Un autre truc qui m’a scotché à Perth et que j’ai retrouvé aussi à Sydney dans une moindre mesure : la propreté. Tout le monde parle de Dubaï quand il s’agit de propreté. Mais Perth est au même niveau. Pas un chewing-gum par terre. Pas un papier. Pas un mégot. La ville est moderne, les tours sont superbes, et tout est immaculé. Quand vous venez de Maurice où les routes sont parfois défoncées et les déchets un vrai problème, arriver à Perth c’est comme atterrir dans un film de science-fiction où tout est parfait.
Les 4 critères que j’utilise pour évaluer une ville en tant qu’entrepreneur nomade
Après des années à vivre à l’étranger, à Maurice principalement mais aussi des passages à Dubaï et maintenant l’Australie, j’ai développé une grille d’évaluation que j’applique à chaque nouvelle ville. Ce ne sont pas les critères qu’un touriste utiliserait. Ce sont les critères d’un entrepreneur qui cherche un endroit pour vivre, pas juste pour visiter.
Critère 1 : l’énergie de la ville correspond-elle au lifestyle que vous voulez construire ?
C’est le critère le plus important et le plus subjectif. Sydney est une ville incroyable pour quelqu’un qui veut être dans l’énergie de la compétition, de la performance, du networking intense. C’est une métropole mondiale. Mais si votre objectif est de construire un business en ligne qui vous permet de vivre libre, de prendre le temps, de ne pas être dans l’urgence, alors Sydney va vous ramener exactement dans la rat race que vous essayez de quitter.
C’est comme choisir un restaurant.
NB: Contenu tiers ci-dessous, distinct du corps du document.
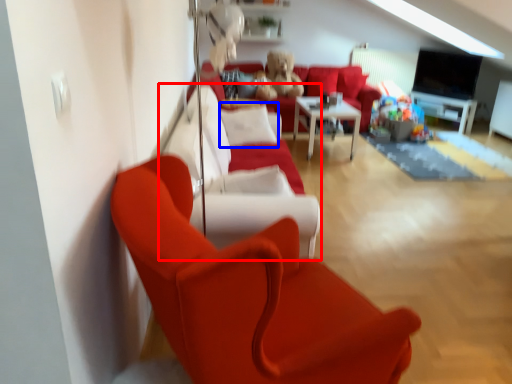 Question: Which of the following is the farthest to the observer, couch (highlighted by a red box) or pillow (highlighted by a blue box)?

Choices:
 (A) couch
 (B) pillow

Answer: (B) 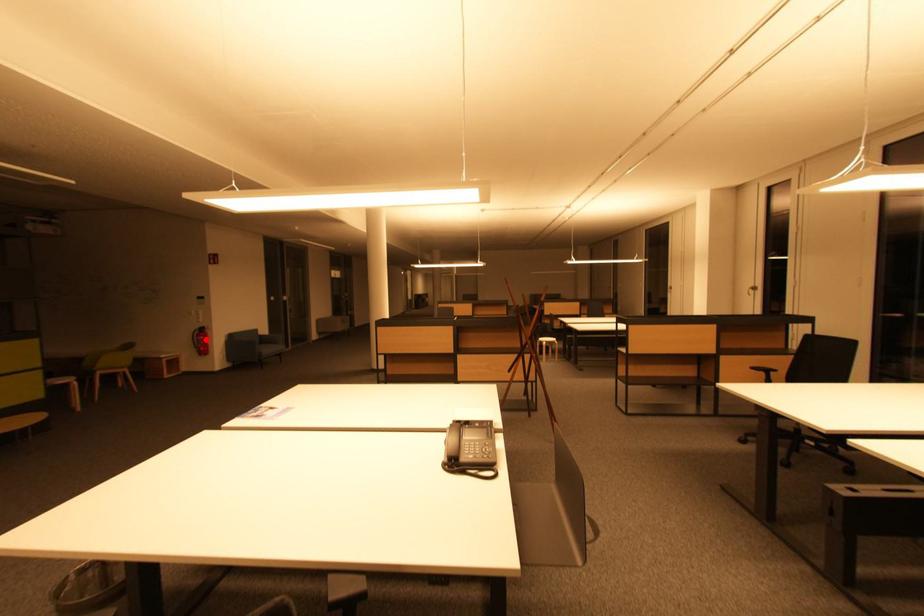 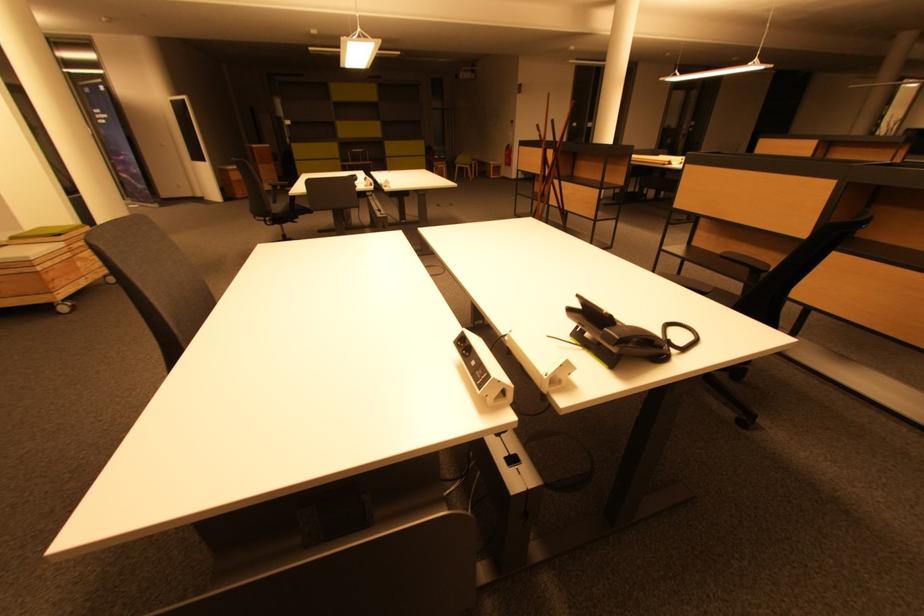 Question: A red point is marked in image1. In image2, is the corresponding 3D point closer to the camera or farther? Reply with the corresponding letter.

Choices:
 (A) The corresponding 3D point is closer.
 (B) The corresponding 3D point is farther.

Answer: (A) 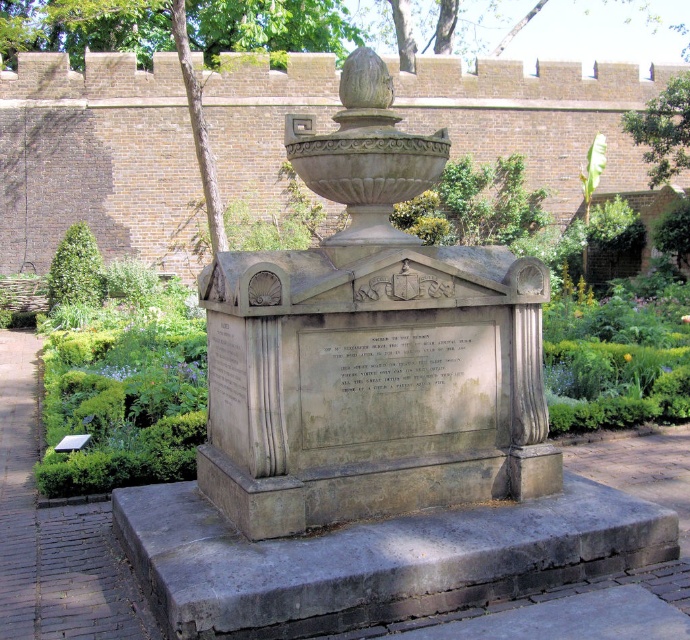 Question: Among these points, which one is farthest from the camera?

Choices:
 (A) (511, 339)
 (B) (669, 90)

Answer: (B)

Question: Which point is farther to the camera?

Choices:
 (A) green leafy tree at upper right
 (B) gray stone monument at center

Answer: (A)

Question: Is gray stone monument at center to the right of green leafy tree at upper right from the viewer's perspective?

Choices:
 (A) yes
 (B) no

Answer: (B)

Question: Where is gray stone monument at center located in relation to green leafy tree at upper right in the image?

Choices:
 (A) right
 (B) left

Answer: (B)

Question: Does gray stone monument at center appear over green leafy tree at upper right?

Choices:
 (A) no
 (B) yes

Answer: (A)

Question: Which object appears closest to the camera in this image?

Choices:
 (A) green leafy tree at upper right
 (B) gray stone monument at center

Answer: (B) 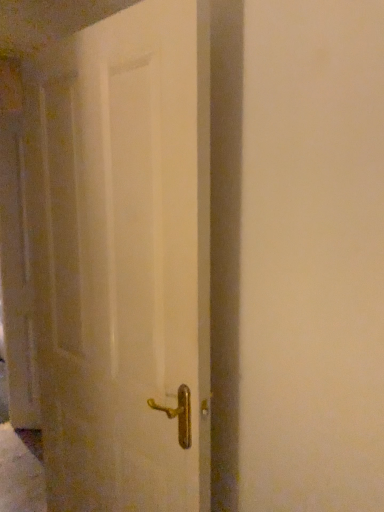 What do you see at coordinates (126, 262) in the screenshot?
I see `white matte door at center` at bounding box center [126, 262].

What is the approximate width of white matte door at center?

The width of white matte door at center is 16.51 centimeters.

Consider the image. In order to face white matte door at center, should I rotate leftwards or rightwards?

To align with it, rotate left about 11.725°.

The height and width of the screenshot is (512, 384). Identify the location of white matte door at center. (126, 262).

Locate an element on the screen. The width and height of the screenshot is (384, 512). white matte door at center is located at coordinates (126, 262). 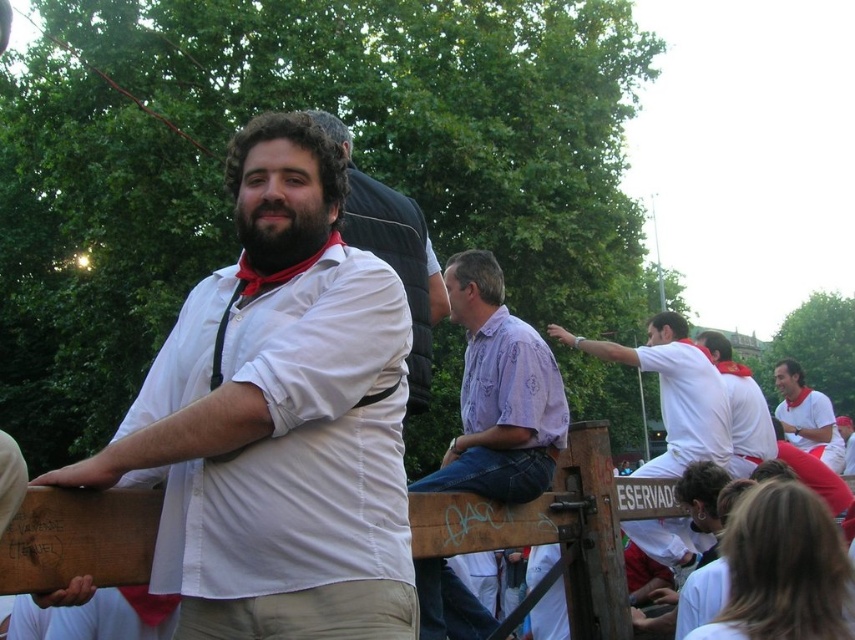 Between white cotton shirt at center and white cotton shirt at upper right, which one is positioned higher?

white cotton shirt at center is higher up.

Does white cotton shirt at center appear over white cotton shirt at upper right?

Yes, white cotton shirt at center is above white cotton shirt at upper right.

Which is in front, point (663, 538) or point (806, 394)?

Positioned in front is point (663, 538).

Where is `white cotton shirt at center`? The height and width of the screenshot is (640, 855). white cotton shirt at center is located at coordinates (671, 392).

Between purple patterned shirt at center and white matte shirt at center, which one is positioned lower?

Positioned lower is purple patterned shirt at center.

Does purple patterned shirt at center have a larger size compared to white matte shirt at center?

Yes.

The image size is (855, 640). I want to click on purple patterned shirt at center, so click(499, 394).

The image size is (855, 640). In order to click on purple patterned shirt at center in this screenshot , I will do `click(499, 394)`.

Does purple patterned shirt at center have a smaller size compared to white cotton shirt at upper right?

Yes.

Can you confirm if purple patterned shirt at center is positioned to the right of white cotton shirt at upper right?

Incorrect, purple patterned shirt at center is not on the right side of white cotton shirt at upper right.

Describe the element at coordinates (499, 394) in the screenshot. I see `purple patterned shirt at center` at that location.

Locate an element on the screen. purple patterned shirt at center is located at coordinates (499, 394). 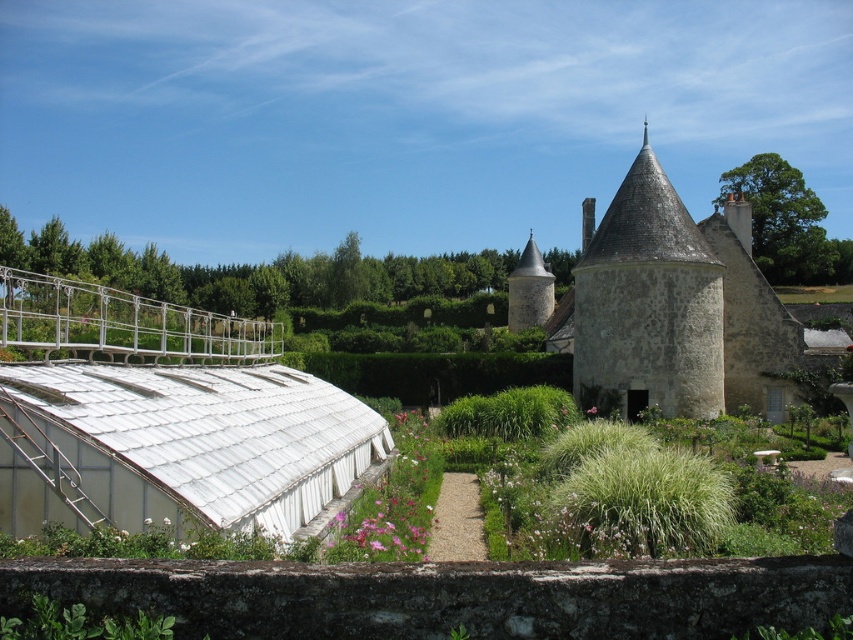 Question: Which object is positioned farthest from the stone textured tower at upper right?

Choices:
 (A) stone tower at center
 (B) green leafy plant at lower left

Answer: (B)

Question: Among these points, which one is farthest from the camera?

Choices:
 (A) (166, 620)
 (B) (634, 392)
 (C) (685, 364)

Answer: (B)

Question: Which object appears closest to the camera in this image?

Choices:
 (A) stone textured tower at upper right
 (B) green leafy plant at lower left

Answer: (B)

Question: Does stone tower at center have a smaller size compared to stone textured tower at upper right?

Choices:
 (A) yes
 (B) no

Answer: (B)

Question: Is the position of stone tower at center less distant than that of stone textured tower at upper right?

Choices:
 (A) yes
 (B) no

Answer: (B)

Question: Can you confirm if stone textured tower at upper right is positioned below green leafy plant at lower left?

Choices:
 (A) yes
 (B) no

Answer: (B) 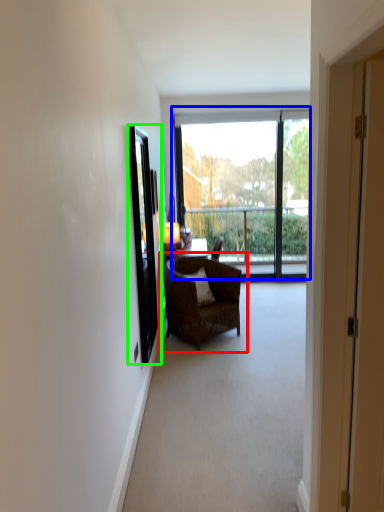 Question: Which object is positioned farthest from chair (highlighted by a red box)? Select from window (highlighted by a blue box) and screen door (highlighted by a green box).

Choices:
 (A) window
 (B) screen door

Answer: (A)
Vous pouvez aller dans un restaurant branché à Paris où il faut faire la queue, où le serveur vous presse pour tourner la table, où l’addition est salée et où vous repartez stressé. Ou vous pouvez aller dans un petit restaurant au bord de l’eau à Maurice où le patron vient discuter, où personne ne vous presse et où vous repartez avec le sourire. Les deux restaurants servent de la nourriture. Mais l’expérience est radicalement différente.
Perth est le restaurant au bord de l’eau. Sydney est le restaurant branché parisien. Les deux sont beaux, mais ils ne vous laisseront pas la même énergie.
Critère 2 : le fuseau horaire et la connectivité avec vos marchés
Pour un entrepreneur en ligne qui travaille avec des clients francophones, le fuseau horaire est crucial. Perth a 5 à 6 heures de décalage avec la France, ce qui est très gérable. C’est le même fuseau que Bangkok. Vous pouvez travailler le matin sur vos projets personnels et être disponible pour vos clients européens l’après-midi.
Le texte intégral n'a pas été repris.